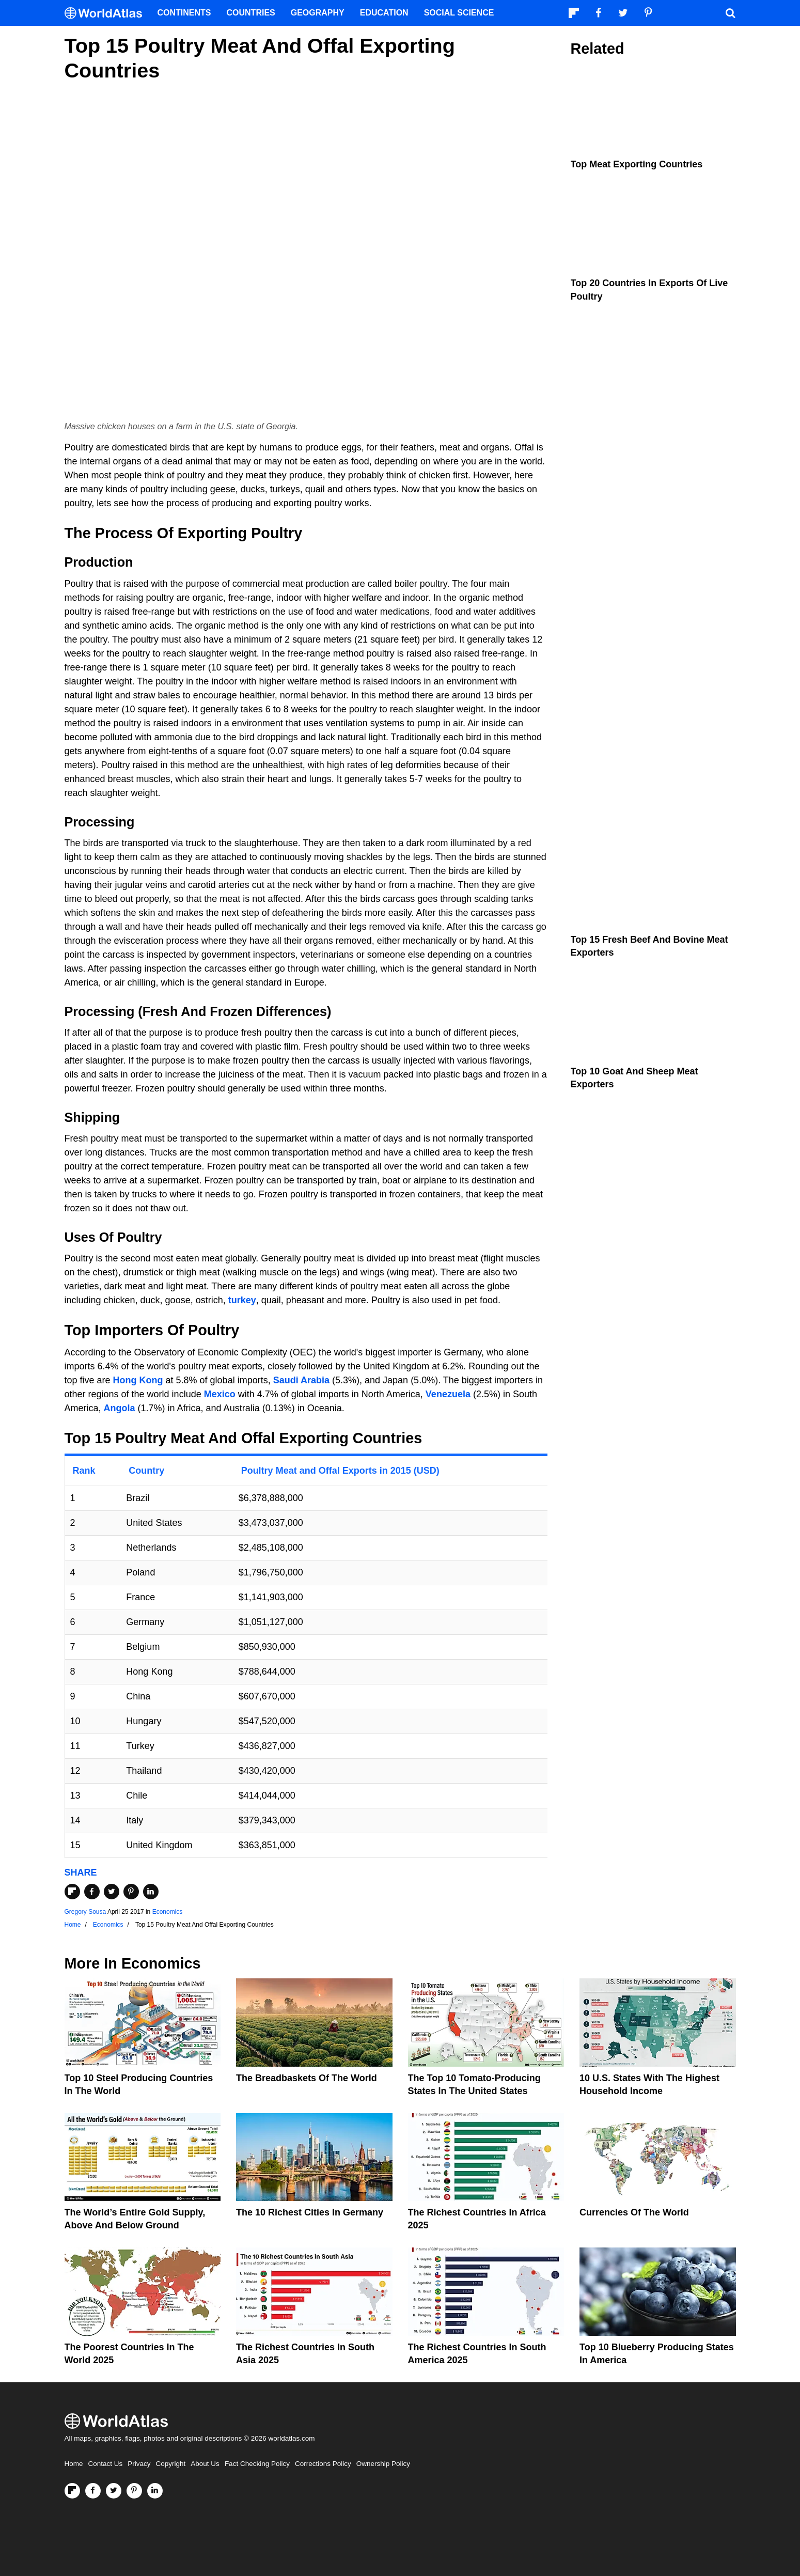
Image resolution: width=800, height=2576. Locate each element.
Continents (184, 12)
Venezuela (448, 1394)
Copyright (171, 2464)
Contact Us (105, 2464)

● ● ● ●

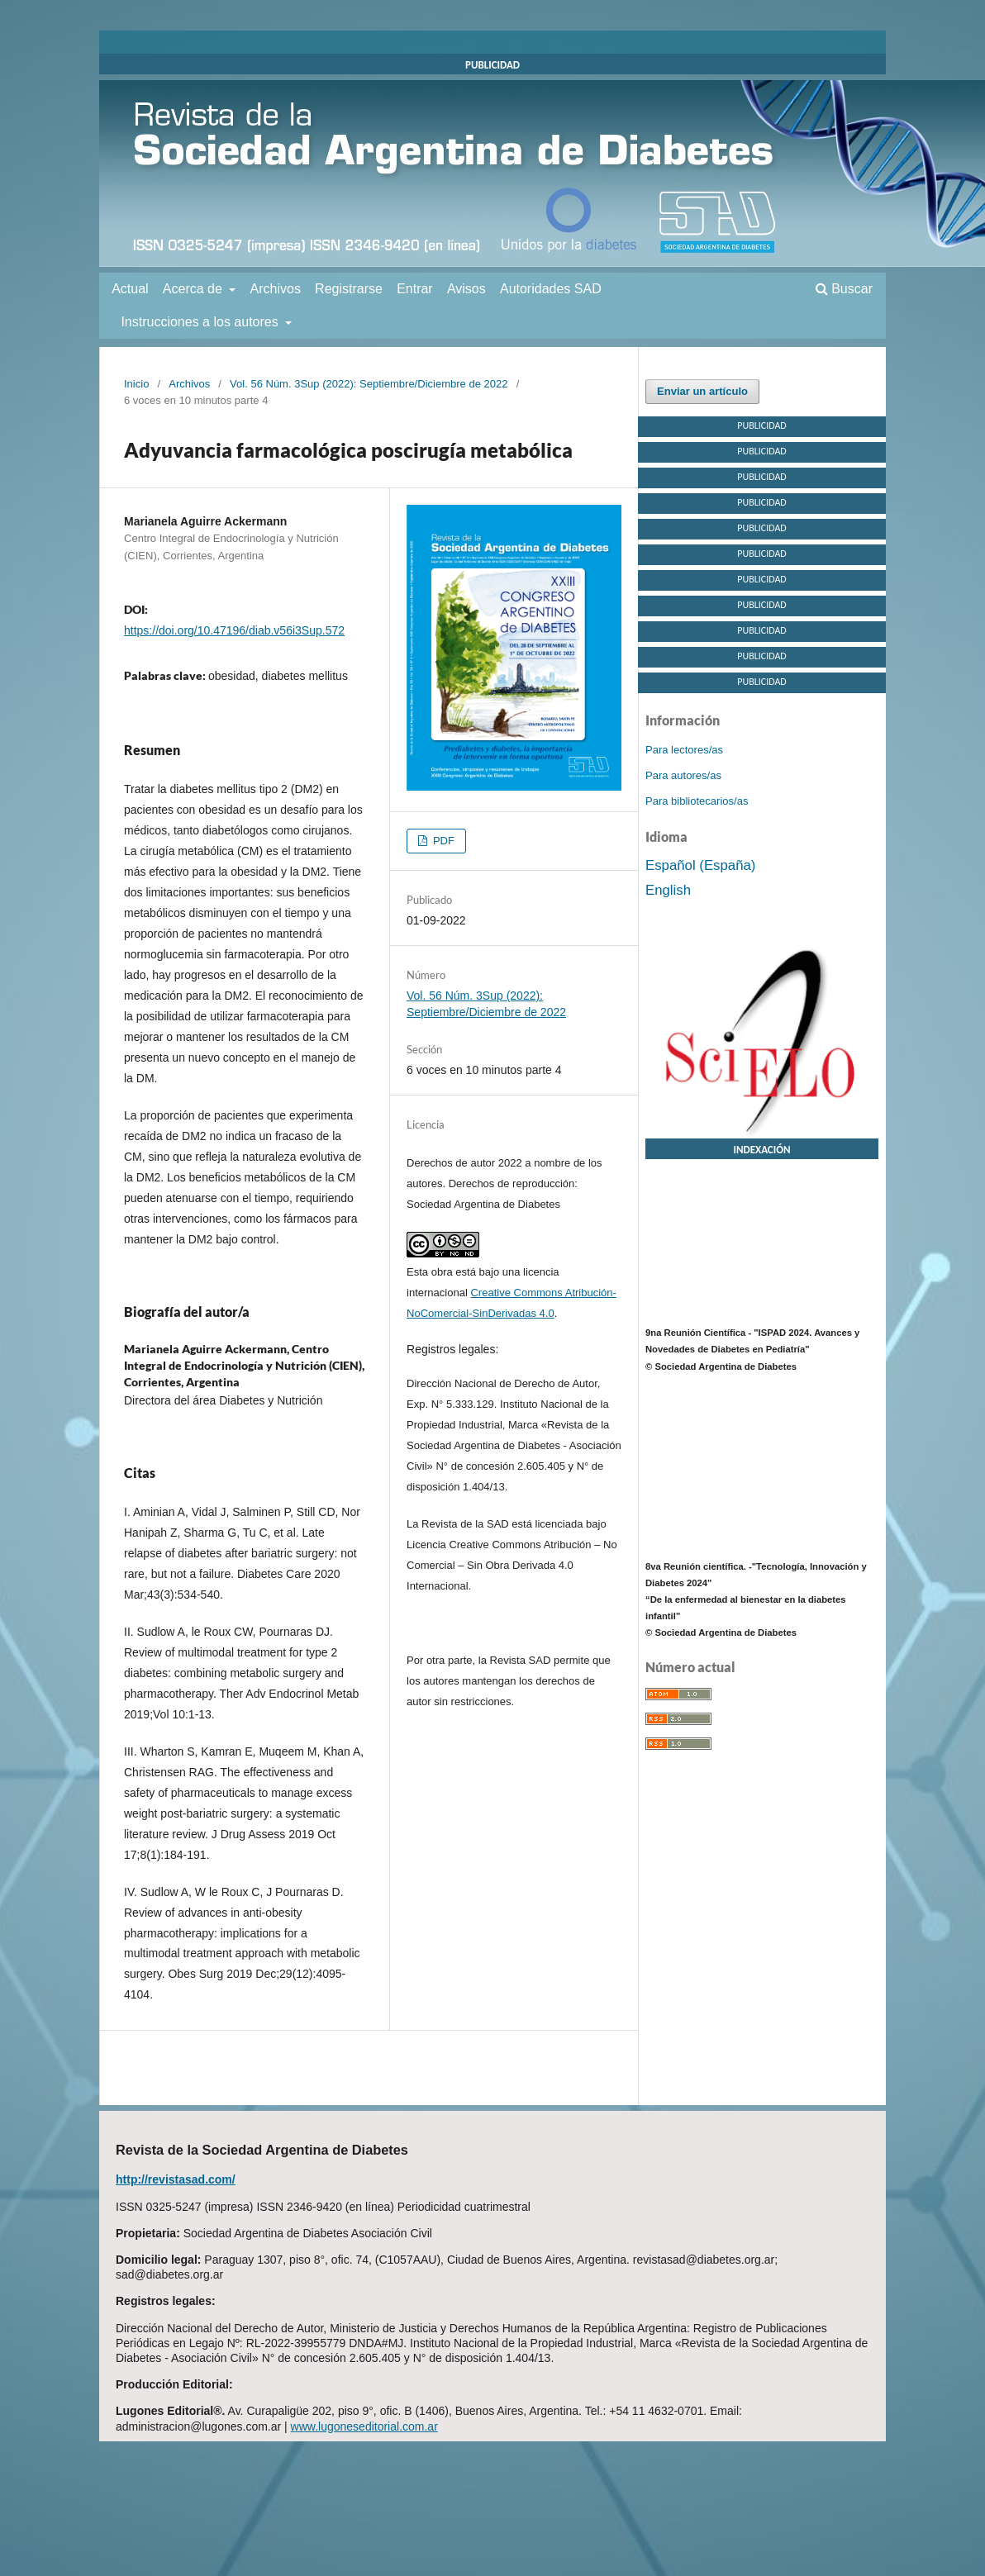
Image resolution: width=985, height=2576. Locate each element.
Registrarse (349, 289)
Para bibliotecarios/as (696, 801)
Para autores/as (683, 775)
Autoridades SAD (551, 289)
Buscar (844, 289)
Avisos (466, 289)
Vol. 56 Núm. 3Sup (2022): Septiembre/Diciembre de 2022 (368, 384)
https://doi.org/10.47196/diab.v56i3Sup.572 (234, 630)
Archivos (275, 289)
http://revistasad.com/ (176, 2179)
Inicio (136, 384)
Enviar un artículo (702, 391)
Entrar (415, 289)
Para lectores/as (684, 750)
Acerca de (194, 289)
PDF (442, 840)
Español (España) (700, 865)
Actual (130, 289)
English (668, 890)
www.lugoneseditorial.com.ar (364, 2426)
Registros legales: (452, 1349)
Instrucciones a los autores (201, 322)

● ● ● ●

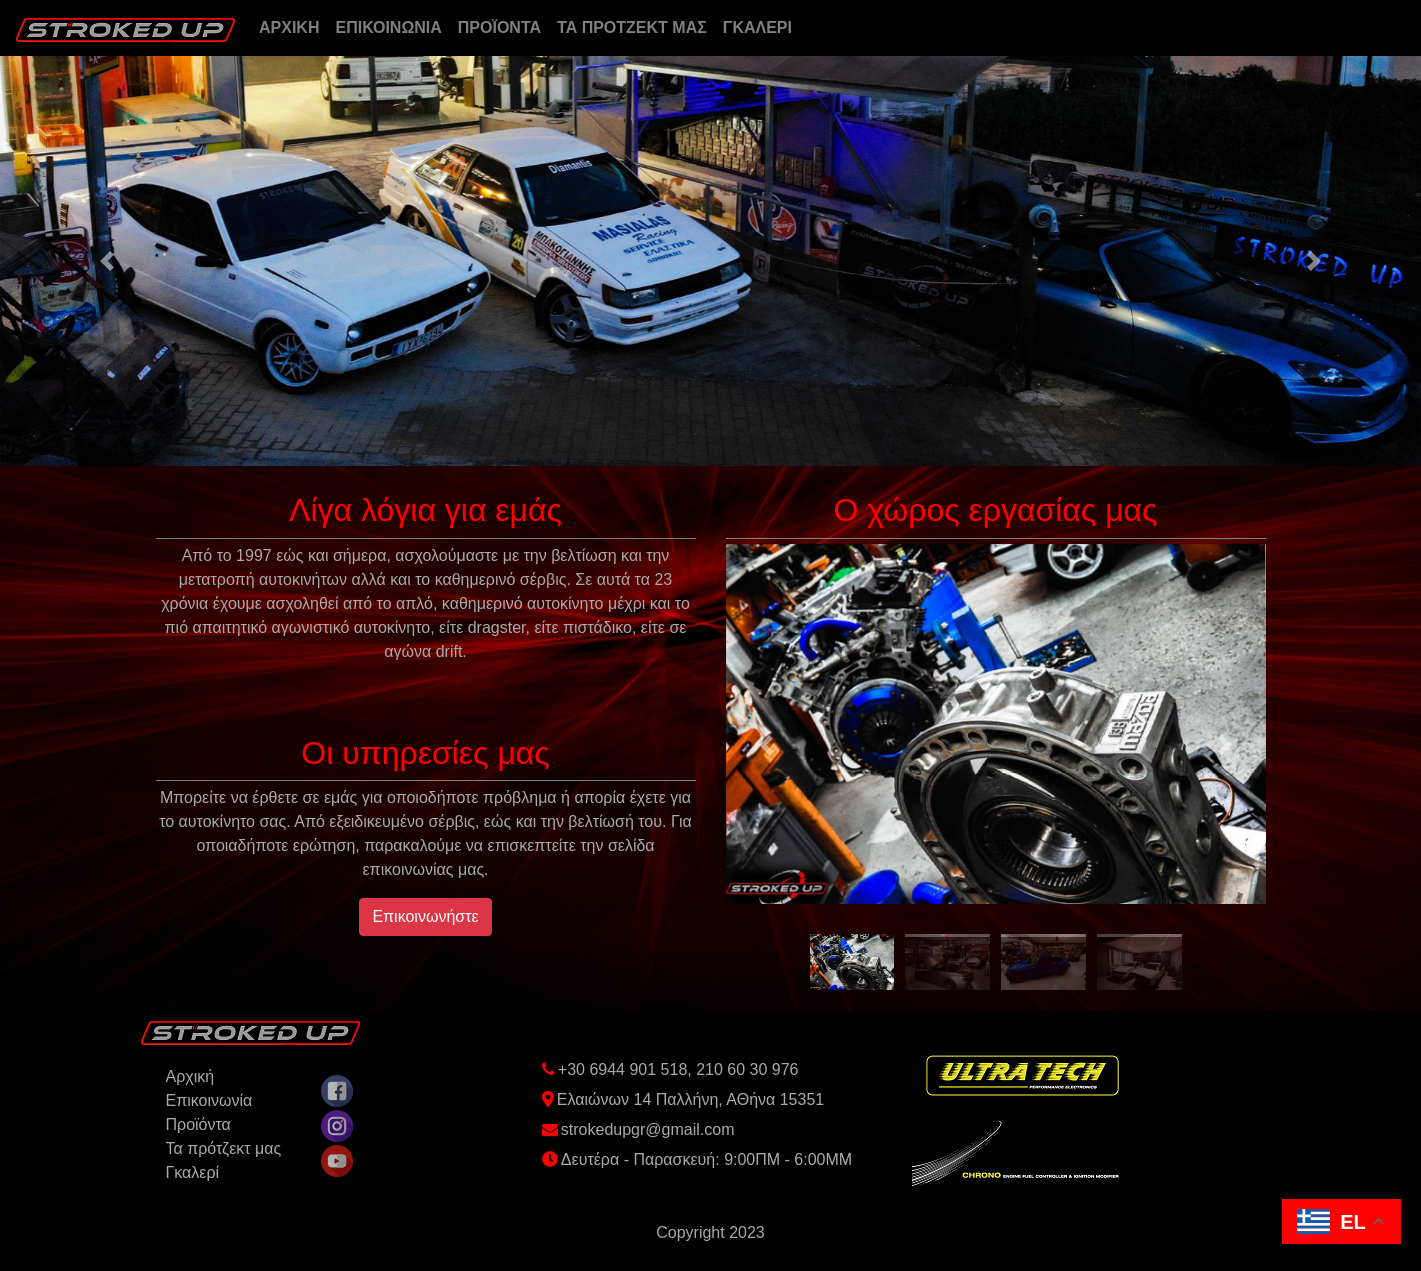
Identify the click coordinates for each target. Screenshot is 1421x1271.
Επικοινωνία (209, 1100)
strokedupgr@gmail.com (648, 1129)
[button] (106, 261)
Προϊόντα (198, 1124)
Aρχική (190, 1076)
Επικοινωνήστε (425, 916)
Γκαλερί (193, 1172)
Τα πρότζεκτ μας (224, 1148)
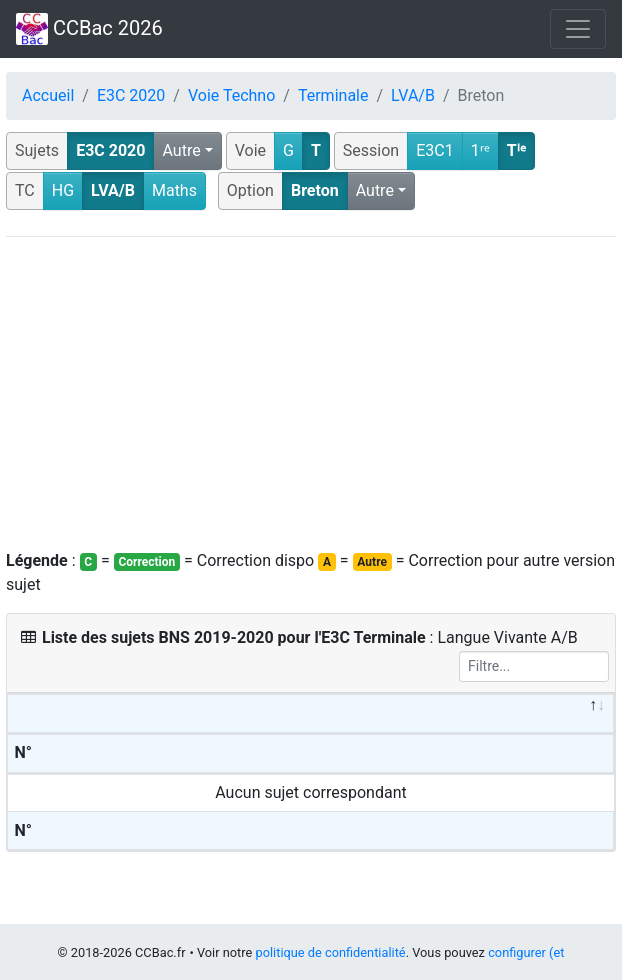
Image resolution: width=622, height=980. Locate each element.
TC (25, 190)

● ● ● ●

▸ Work order
Take every line above where "autores" appears and copy it.

▸ Written response
Para autores/as (683, 775)
Instrucciones a los autores (201, 322)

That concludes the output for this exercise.